Ask HN: How are you hiring programmers? - virgil_disgr4ce

What have been your most successful approaches to finding and hiring programmers?  I&#x27;ve tried job sites (including Stack Overflow careers AND their candidate search), recruiters, social media, all with mixed results.  I&#x27;ve got a decent team now, but I still need more excellent devs.  What works for you all?
======
hkarthik
Work on having some inbound candidate flow by increasing awareness of your
engineering team's brand.

Start an engineering blog, and make sure you put out some high quality
content, with a "we're hiring" link at the bottom of every post. Make sure
that you measure and try to drive traffic to these posts. Have everyone on
your team that is interested help contribute a blog post or two.

Encourage open source contributions from your team. That will help them
connect with other talent that might be looking.

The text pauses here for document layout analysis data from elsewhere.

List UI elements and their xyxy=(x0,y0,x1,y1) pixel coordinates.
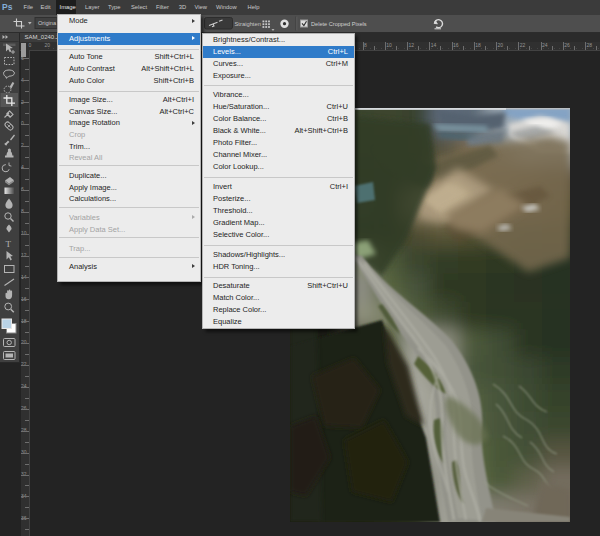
svg-text:Straighten: Straighten xyxy=(235,20,261,26)
svg-text:T: T xyxy=(6,239,12,249)
svg-text:Delete Cropped Pixels: Delete Cropped Pixels xyxy=(311,20,367,26)
svg-text:Origina: Origina xyxy=(38,20,57,26)
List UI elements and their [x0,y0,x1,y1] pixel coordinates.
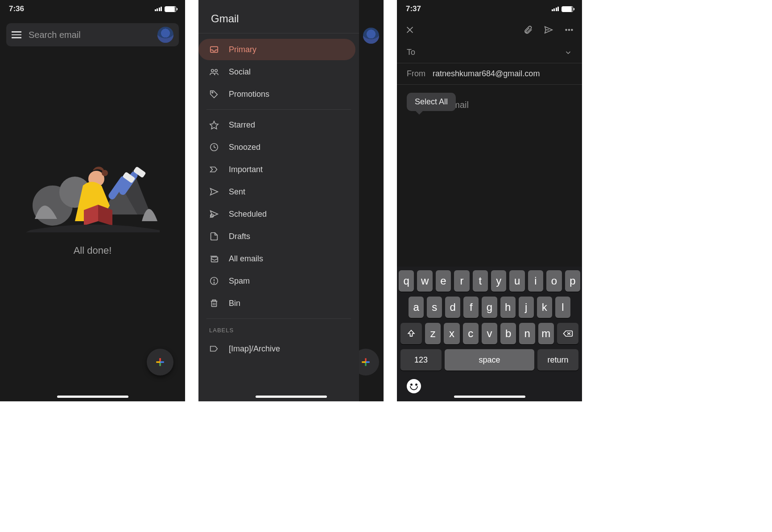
empty-text: All done! [74,245,112,256]
more-icon[interactable] [564,25,574,35]
send-icon[interactable] [544,25,553,35]
signal-icon [155,7,162,11]
stacked-icon [209,254,219,264]
file-icon [209,231,219,241]
drawer-item-bin[interactable]: Bin [198,293,355,314]
home-indicator[interactable] [454,396,525,398]
backspace-key[interactable] [557,323,578,344]
attach-icon[interactable] [523,25,533,35]
drawer-item-sent[interactable]: Sent [198,181,355,202]
drawer-item-starred[interactable]: Starred [198,114,355,136]
key-q[interactable]: q [399,270,414,292]
svg-point-31 [214,283,215,284]
avatar[interactable] [157,27,173,43]
plus-icon [154,356,166,368]
signal-icon [552,7,559,11]
space-key[interactable]: space [445,349,534,371]
drawer-item-promotions[interactable]: Promotions [198,83,355,105]
compose-fab[interactable] [147,349,173,375]
drawer-item--imap-archive[interactable]: [Imap]/Archive [198,338,355,359]
key-m[interactable]: m [538,323,554,344]
key-s[interactable]: s [427,297,442,318]
avatar[interactable] [363,28,379,44]
return-key[interactable]: return [537,349,578,371]
chevron-down-icon[interactable] [564,49,572,57]
key-l[interactable]: l [555,297,570,318]
num-key[interactable]: 123 [400,349,442,371]
key-j[interactable]: j [519,297,534,318]
divider [198,33,359,33]
key-o[interactable]: o [546,270,561,292]
compose-toolbar [397,18,582,42]
select-all-label: Select All [415,97,448,106]
drawer-item-social[interactable]: Social [198,61,355,82]
close-icon[interactable] [405,25,415,35]
status-time: 7:36 [9,4,24,13]
key-g[interactable]: g [482,297,497,318]
svg-point-40 [571,29,573,31]
drawer-item-label: Sent [229,187,245,197]
battery-icon [165,6,176,12]
to-field[interactable]: To [397,42,582,63]
empty-illustration [26,143,160,232]
key-z[interactable]: z [425,323,441,344]
key-i[interactable]: i [528,270,543,292]
drawer-item-spam[interactable]: Spam [198,270,355,292]
screen-drawer: Gmail PrimarySocialPromotions StarredSno… [198,0,384,401]
svg-marker-25 [210,121,218,129]
home-indicator[interactable] [57,396,128,398]
drawer-item-scheduled[interactable]: Scheduled [198,203,355,225]
key-r[interactable]: r [454,270,469,292]
svg-point-24 [212,92,213,93]
drawer-item-snoozed[interactable]: Snoozed [198,136,355,158]
important-icon [209,165,219,174]
drawer-item-label: All emails [229,254,263,264]
star-icon [209,120,219,130]
key-x[interactable]: x [444,323,459,344]
key-c[interactable]: c [463,323,479,344]
svg-rect-32 [212,301,217,306]
trash-icon [209,298,219,308]
status-bar: 7:37 [397,0,582,18]
key-f[interactable]: f [463,297,479,318]
scheduled-icon [209,209,219,219]
select-all-popover[interactable]: Select All [407,93,456,111]
key-k[interactable]: k [537,297,552,318]
home-indicator[interactable] [256,396,327,398]
key-v[interactable]: v [482,323,497,344]
drawer-item-label: [Imap]/Archive [229,344,280,354]
from-field[interactable]: From ratneshkumar684@gmail.com [397,63,582,85]
key-d[interactable]: d [445,297,460,318]
status-right [155,6,177,12]
emoji-key[interactable] [407,379,421,393]
key-n[interactable]: n [519,323,535,344]
from-label: From [407,69,425,78]
shift-key[interactable] [400,323,422,344]
drawer-item-drafts[interactable]: Drafts [198,226,355,247]
search-bar[interactable]: Search email [6,23,179,46]
key-a[interactable]: a [409,297,424,318]
key-p[interactable]: p [565,270,580,292]
inbox-icon [209,45,219,54]
drawer-item-important[interactable]: Important [198,159,355,180]
drawer-item-all-emails[interactable]: All emails [198,248,355,269]
key-e[interactable]: e [436,270,451,292]
alert-icon [209,276,219,286]
drawer-item-label: Primary [229,45,256,54]
divider [206,109,351,110]
nav-drawer: Gmail PrimarySocialPromotions StarredSno… [198,0,359,401]
hamburger-icon[interactable] [12,31,21,38]
key-y[interactable]: y [491,270,506,292]
drawer-item-label: Spam [229,276,250,286]
key-h[interactable]: h [500,297,516,318]
labels-header: LABELS [198,322,359,337]
drawer-item-primary[interactable]: Primary [198,39,355,60]
drawer-title: Gmail [198,4,359,33]
svg-point-22 [211,70,214,72]
key-t[interactable]: t [473,270,488,292]
svg-point-23 [215,70,218,72]
key-b[interactable]: b [500,323,516,344]
svg-rect-21 [211,47,218,53]
key-u[interactable]: u [509,270,524,292]
key-w[interactable]: w [417,270,432,292]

Keep prospects warm even while you have no headcount needs so keep your
pipeline from ever completely drying up.

And lastly, hire remote (or generously relocate) if you can't find enough
developers in your local area.

------
czbond
It's exactly like sales. Each of those channels work, bring a different type
of lead, and need to be nurtured differently. It is a constant, slow process
unless you blindly overpay. You're always working the talent pool - priming
candidates, vetting them even when you're not hiring. In house vs out of
house, remote vs local can all be managed.

------
lxfontes
Make it a team effort: "Guys, we need another front-end dev. Let me know if
you have someone in mind."

As a more general note: Finding the right candidate doesn't start when the job
post is up online.

You need to be constantly looking and vetting people ( don't need to tell them
;) ), so you'll have someone already in mind when the position is available.